The diagram is pretty good but your interpretation is not quite right, especially for NP-complete and NP-hard.
NP-hard means “at least as hard as all problems in NP”, proven by the fact that any single NP-hard problem can be used to solve the entire class of all NP problems.
NP-complete means “at least as hard as all problems in NP and itself also in NP”, so the intersection between NP and NP-hard.

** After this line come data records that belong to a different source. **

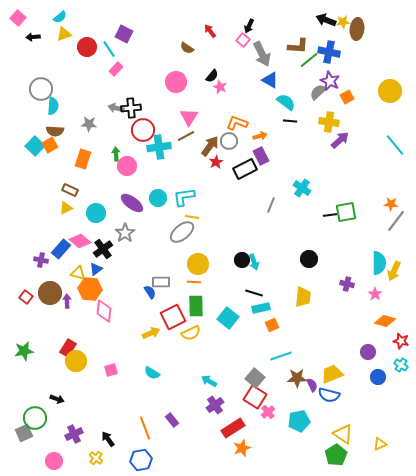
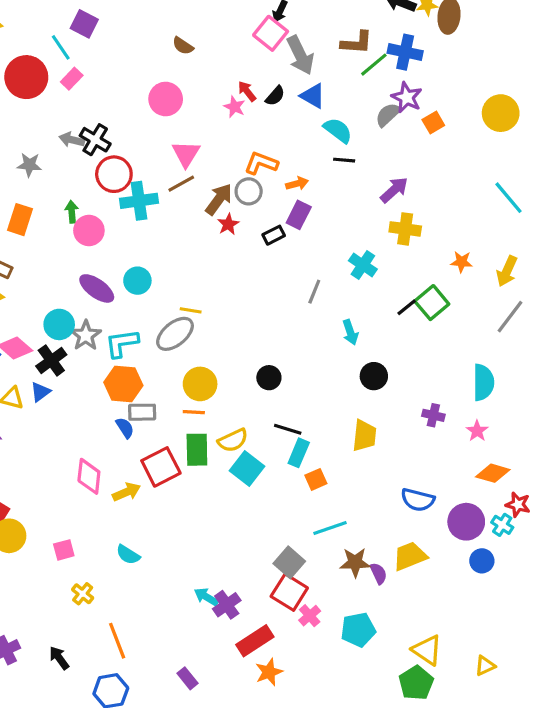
red arrow: (210, 31) -> (247, 91), moved
pink square: (243, 40) -> (271, 33), size x1.5
red circle: (87, 47) -> (26, 77), moved, size x1.4
black semicircle: (212, 76) -> (275, 96), moved
black cross: (131, 108) -> (95, 140), turned 36
yellow cross: (329, 122) -> (405, 229), moved
purple arrow: (340, 140) -> (394, 190), moved
purple rectangle: (261, 156) -> (299, 215), turned 54
black rectangle: (245, 169) -> (274, 235), size x0.6
cyan L-shape: (184, 197) -> (122, 343), moved
orange star: (391, 204) -> (462, 262), moved
green square: (346, 212) -> (432, 303), turned -30
cyan circle: (96, 213) -> (59, 324), moved
black line: (330, 215) -> (407, 307), turned -32
cyan arrow: (254, 262) -> (350, 332), moved
yellow arrow: (394, 271) -> (507, 271), moved
orange hexagon: (90, 289) -> (123, 384), moved
cyan rectangle: (261, 308) -> (299, 453), turned -54
pink diamond: (104, 311) -> (89, 476), moved
yellow semicircle: (191, 333) -> (233, 440), moved
purple circle: (368, 352) -> (466, 522), size x1.5
cyan cross: (401, 365) -> (502, 525), moved
cyan arrow: (209, 381) -> (206, 597), moved
blue semicircle: (329, 395) -> (418, 500), moved
purple rectangle: (172, 420) -> (188, 678), moved
yellow cross: (96, 458) -> (83, 594), moved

The thing about P = NP or P != NP is something different. We don’t know if P and NP are the same thing or not, we don’t have a proof in either direction. We only know that P is at least a subset of NP. If we could find a P solution for any NP-hard problem, we would know that P = NP. That would have massive consequences for cryptography and cyber-security because modern encryption relies on the assumption that encrypting something with a key (P) is easier than guessing the key (NP).
On the other hand, at some point we might find a mathematical proof that we can never find a P solution to an NP-hard problem which would make P != NP. Proving that something doesn’t exist is usually extremely hard and there is the option that even though P != NP we will never be able to prove it and are left to wonder for all eternity.
One important addendum: complexity classes always consider how hard a problem is depending on the input size. Sorting is in P (usually
O(n*log(n))
, so one of the easiest problems overall) but given a few trillion inputs, it would be pretty much impossible to solve on consumer hardware. On the other hand, problems like 3-sat, the knapsack problem or travelling salesman are all NP-hard but with small enough inputs (up to a few dozen or so), they are easy to solve, even with pen and paper and are even regularly included in puzzle books.